The Hyatt House guest might stay as short as one night or as long as a year. We had to create a flexible concept that would work for these different types of travelers. Hyatt House will feature apartment-like guestrooms in studio, one, and two bedroom kitchen-suites. A first for extended-stay hotels, transient rooms are arranged to create the two-bedroom configurations. We utilized every inch of the space adding flexible storage in the entryway hall tree and en-suite island kitchens for multitasking.

HOTELS: How did your experience with boutique properties like Ace Hotel and Crosby Street Hotel inspire Hyatt House?

Suomi: Sociability was extremely important in our boutique projects. The Ace’s lobby is almost like a sophisticated town square.
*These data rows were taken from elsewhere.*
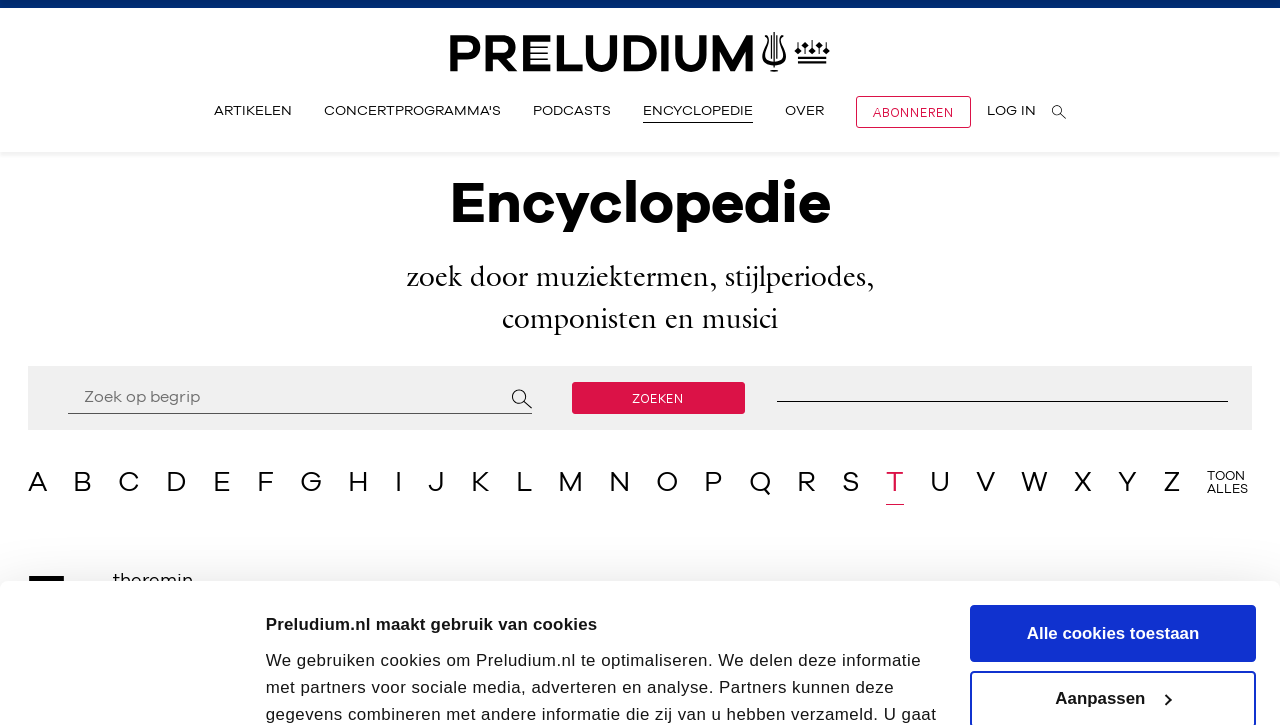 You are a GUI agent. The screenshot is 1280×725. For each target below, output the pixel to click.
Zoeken (658, 398)
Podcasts (572, 111)
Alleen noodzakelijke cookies (1112, 645)
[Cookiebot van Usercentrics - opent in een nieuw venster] (129, 684)
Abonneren (913, 112)
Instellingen (313, 683)
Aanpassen (1113, 579)
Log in (1011, 111)
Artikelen (253, 111)
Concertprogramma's (412, 111)
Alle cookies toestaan (1113, 514)
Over (804, 111) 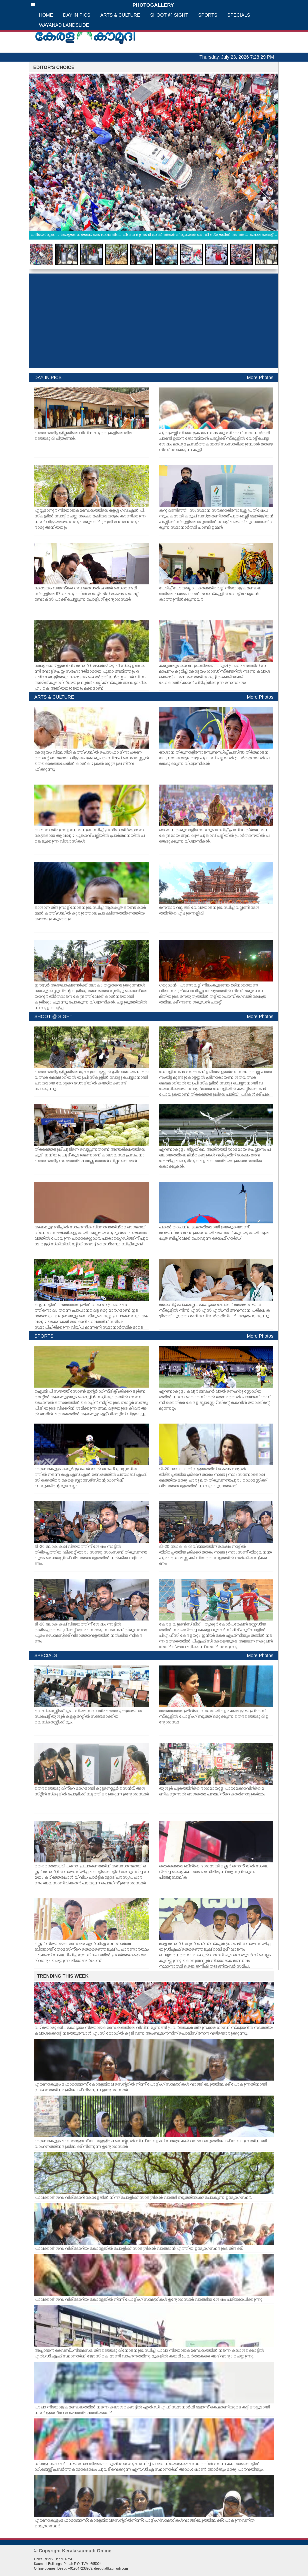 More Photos (260, 377)
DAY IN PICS (76, 15)
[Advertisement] (153, 320)
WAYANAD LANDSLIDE (64, 25)
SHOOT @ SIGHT (169, 15)
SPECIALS (238, 15)
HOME (46, 15)
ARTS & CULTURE (120, 15)
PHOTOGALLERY (102, 5)
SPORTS (207, 15) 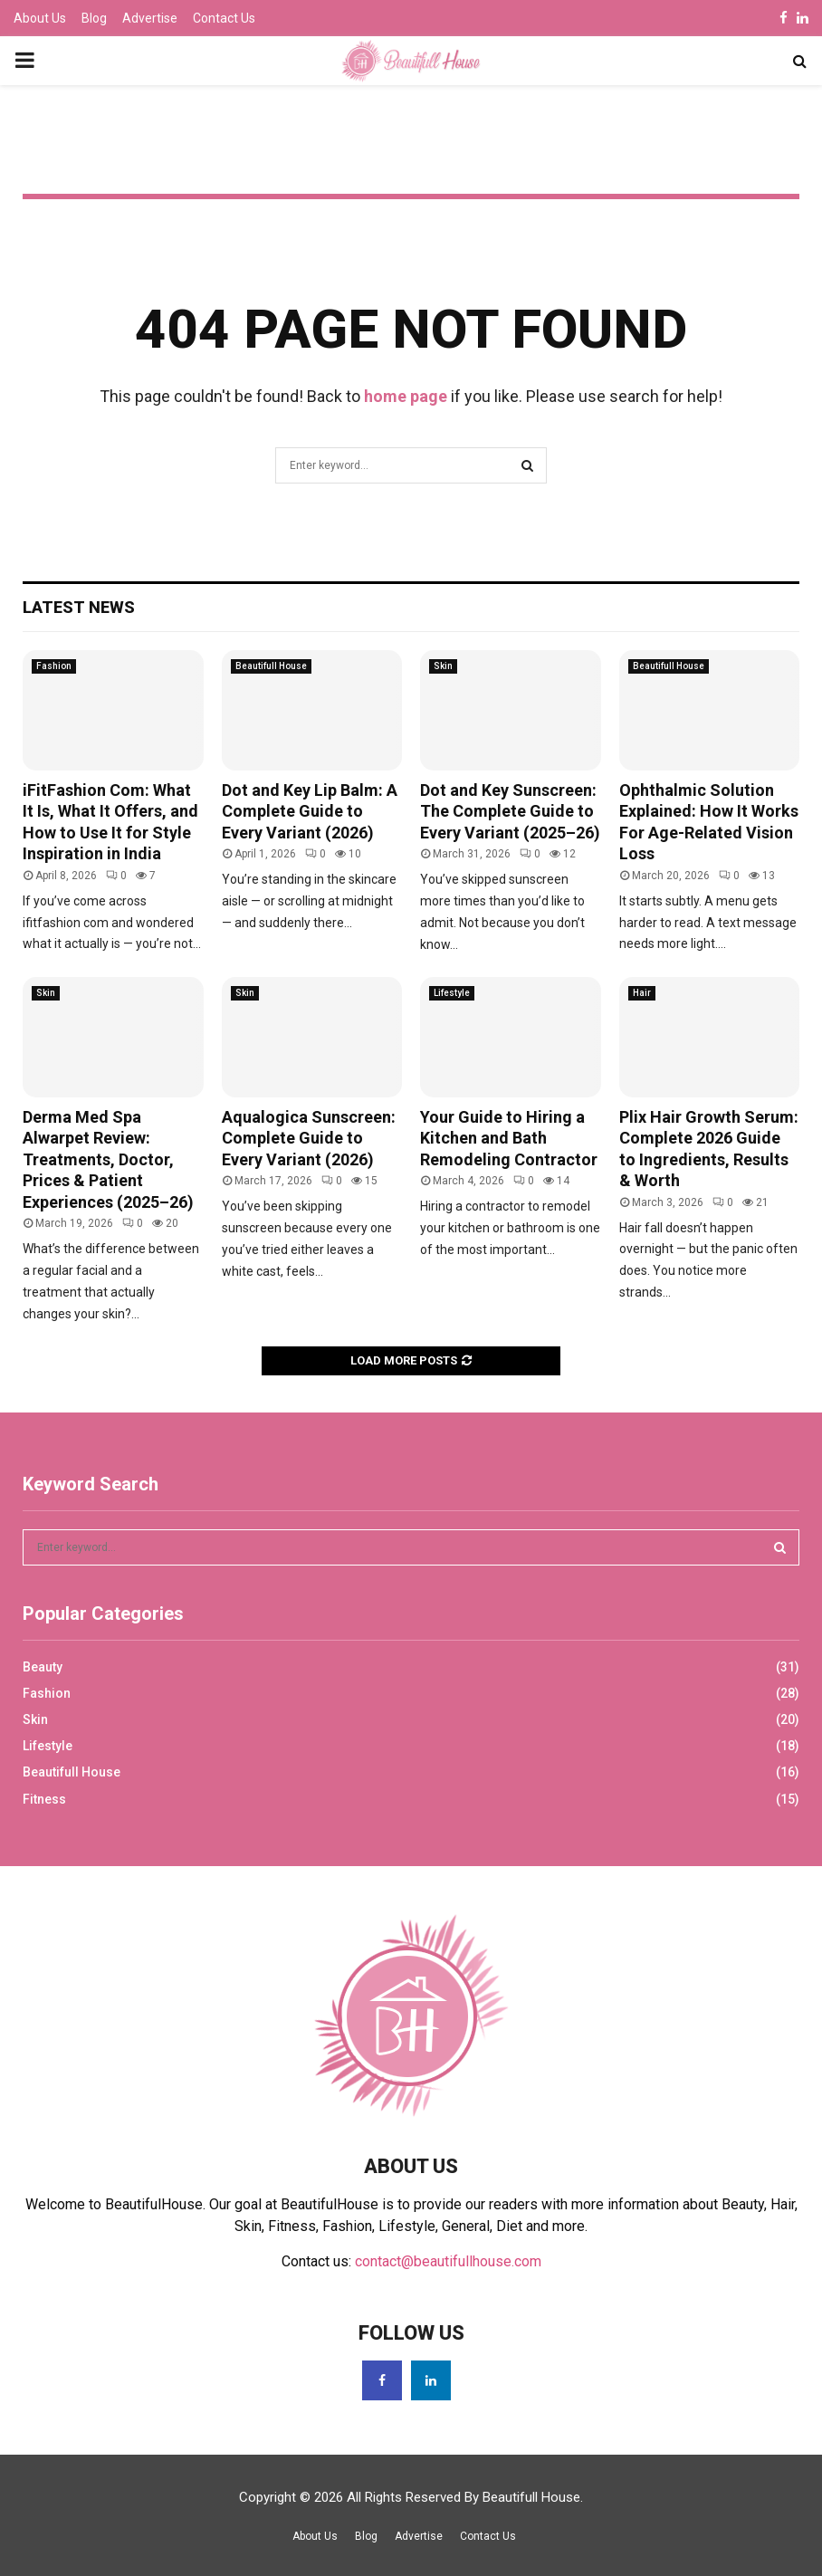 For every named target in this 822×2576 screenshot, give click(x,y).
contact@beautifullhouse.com (448, 2261)
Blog (94, 18)
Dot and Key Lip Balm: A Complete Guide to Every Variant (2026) (309, 811)
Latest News (79, 607)
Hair (642, 993)
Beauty (42, 1667)
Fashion (54, 666)
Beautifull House (271, 666)
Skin (443, 666)
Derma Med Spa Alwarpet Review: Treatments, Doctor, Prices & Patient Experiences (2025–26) (108, 1159)
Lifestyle (452, 993)
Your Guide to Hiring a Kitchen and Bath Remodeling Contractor (508, 1138)
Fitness (44, 1799)
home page (405, 396)
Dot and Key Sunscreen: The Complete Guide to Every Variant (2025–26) (510, 811)
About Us (40, 18)
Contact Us (224, 18)
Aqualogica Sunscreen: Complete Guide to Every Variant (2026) (309, 1138)
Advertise (149, 18) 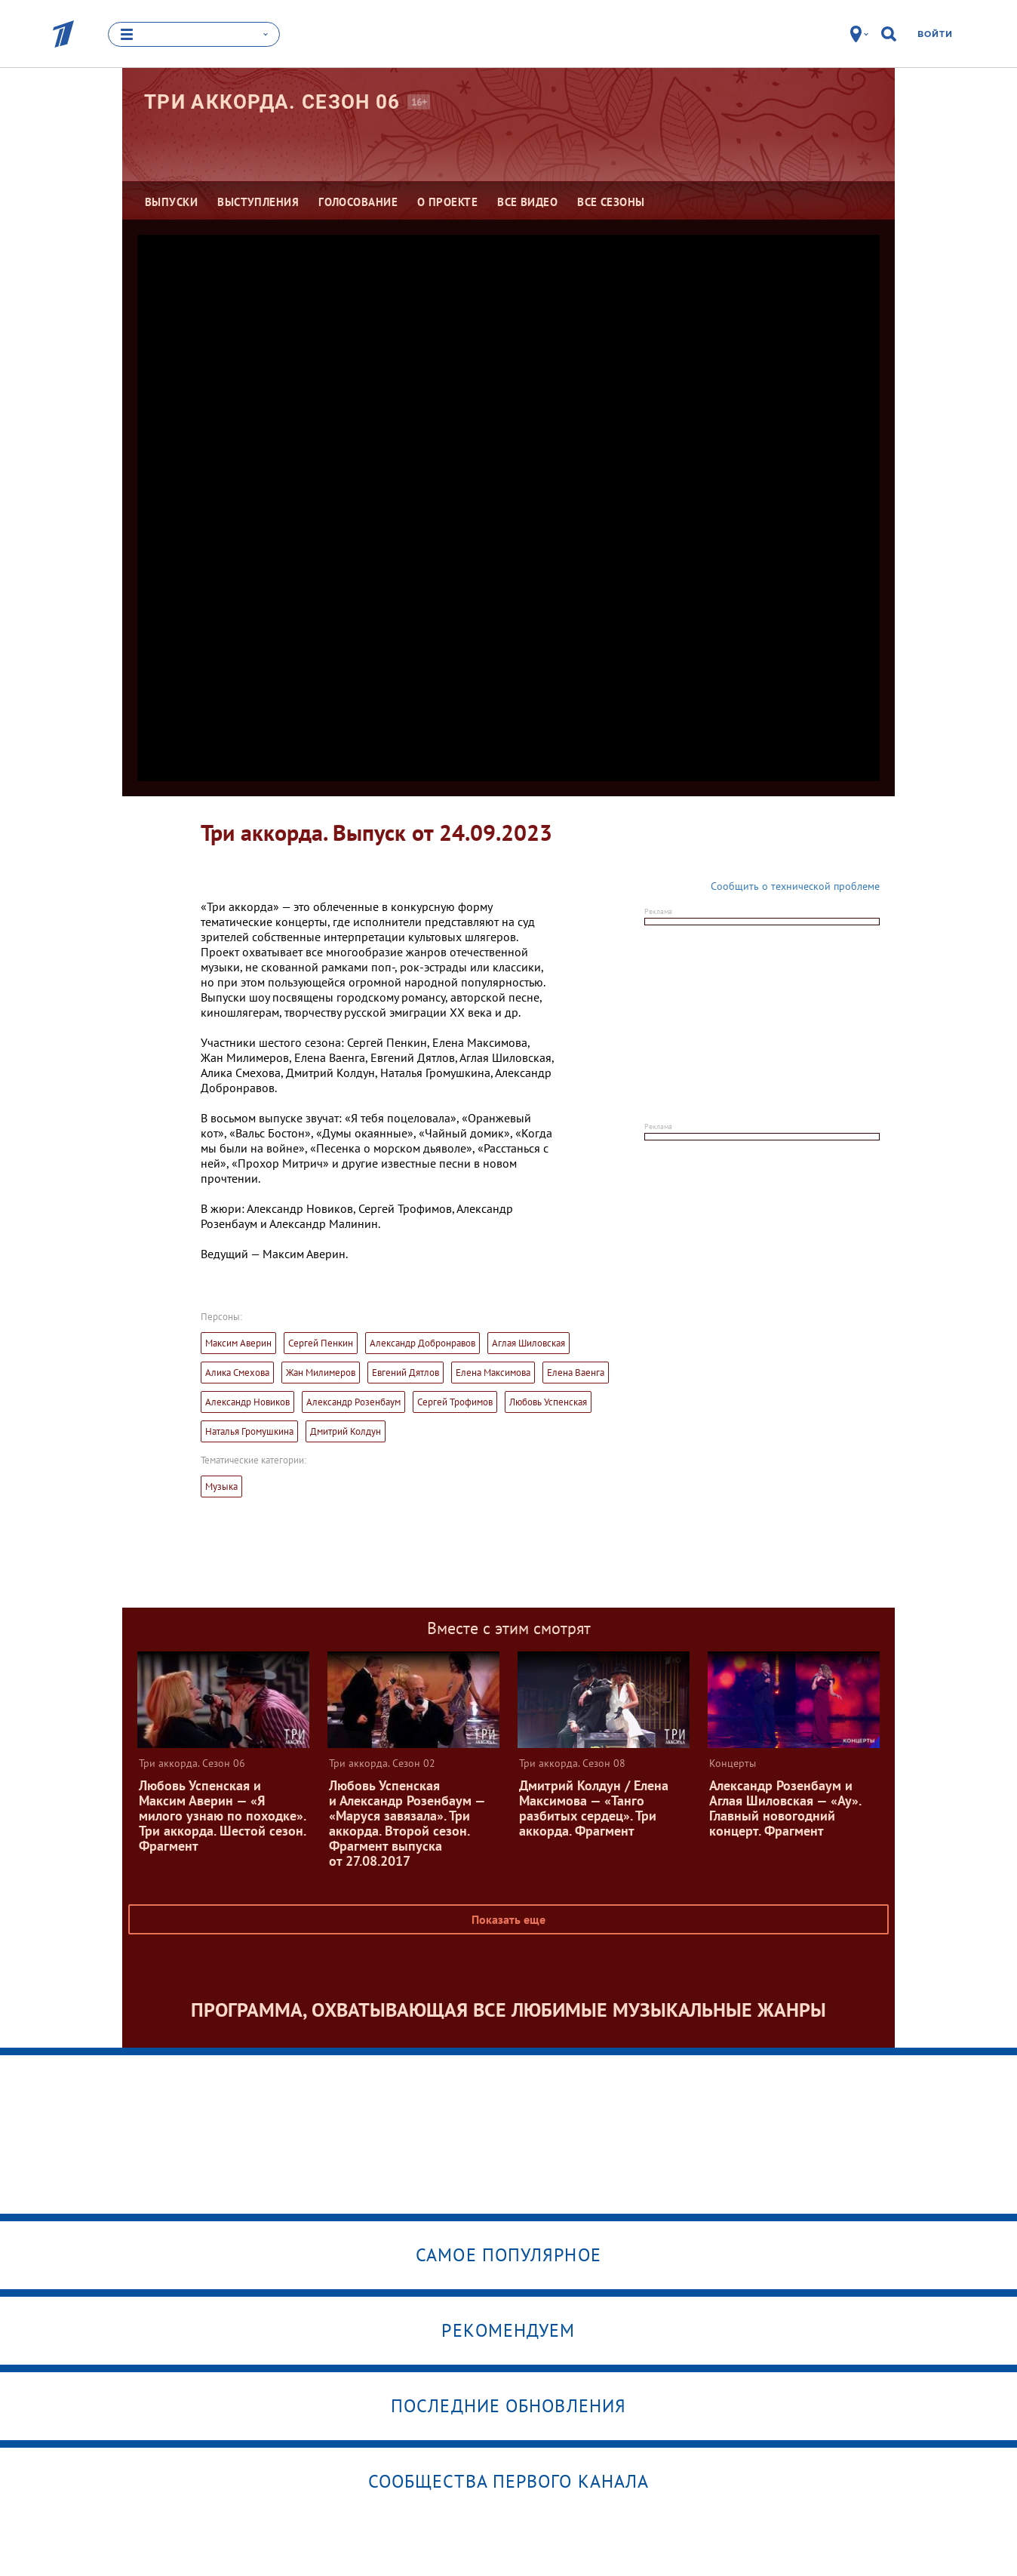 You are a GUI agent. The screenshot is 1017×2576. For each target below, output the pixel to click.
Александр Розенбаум (353, 1402)
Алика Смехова (237, 1372)
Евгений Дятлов (405, 1372)
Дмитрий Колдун (345, 1431)
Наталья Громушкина (249, 1431)
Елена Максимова (493, 1372)
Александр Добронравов (422, 1343)
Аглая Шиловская (528, 1343)
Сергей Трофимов (455, 1402)
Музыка (221, 1486)
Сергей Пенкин (320, 1343)
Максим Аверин (238, 1343)
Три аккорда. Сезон (272, 102)
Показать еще (508, 1919)
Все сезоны (611, 202)
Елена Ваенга (575, 1372)
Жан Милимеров (320, 1372)
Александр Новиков (247, 1402)
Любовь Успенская (548, 1402)
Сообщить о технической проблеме (795, 886) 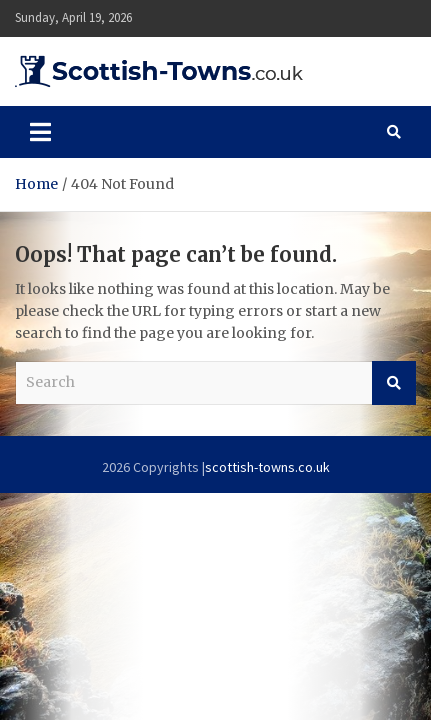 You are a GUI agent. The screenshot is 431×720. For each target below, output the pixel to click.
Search (394, 383)
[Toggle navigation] (40, 132)
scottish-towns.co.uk (267, 467)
The Crosby has quickly become a major hang-out since it opened last year. We took our experience in creating comfortable socializing areas and applied here. The Great Lounge in the Hyatt House, a large comfy-modern “place” with key ideas taken from open-plan residential layouts, it’s filled with ample relaxing and entertainment spaces and a mix of seating types.

We created the H Bar breakfast to bar counter, iPad touch tables, over-sized sofas in the social sectional area and a glass enclosed grown-up game room complete with foosball, a pool table and arcade games. Guests can shop for prepared foods right in the lobby at Bites & Basics an open, airy marketplace, or rent a wide variety of items such as rice cookers, bicycles or an Xbox 360. 

Outside, a 24-hour outdoor back-patio provides a mix of large and small semi-private spaces including an open air high-end guest kitchen, wet bar, fire pits, and areas of shade and sun.

HOTELS: Tell me about the furniture you created for this project.

Suomi: To accommodate the “always on” lifestyle of many of our guests, we designed a unique lounge chair as a one-of-a-kind work and play station that can allow the guest to be alone or social and is envisioned with power outlets, a fold out work surface, reading light, reclining back, cup holder and heat.  With a swivel base and upholstered “blinders,” guests can work privately by turning away from the crowd or publicly by facing friends or colleagues.

We also created a unique open market featuring gourmet food and beverages, called Bites & Basics, and a contemporary version of the old “automat” concept for common lifestyle items like bicycles, kitchen appliances, and game systems.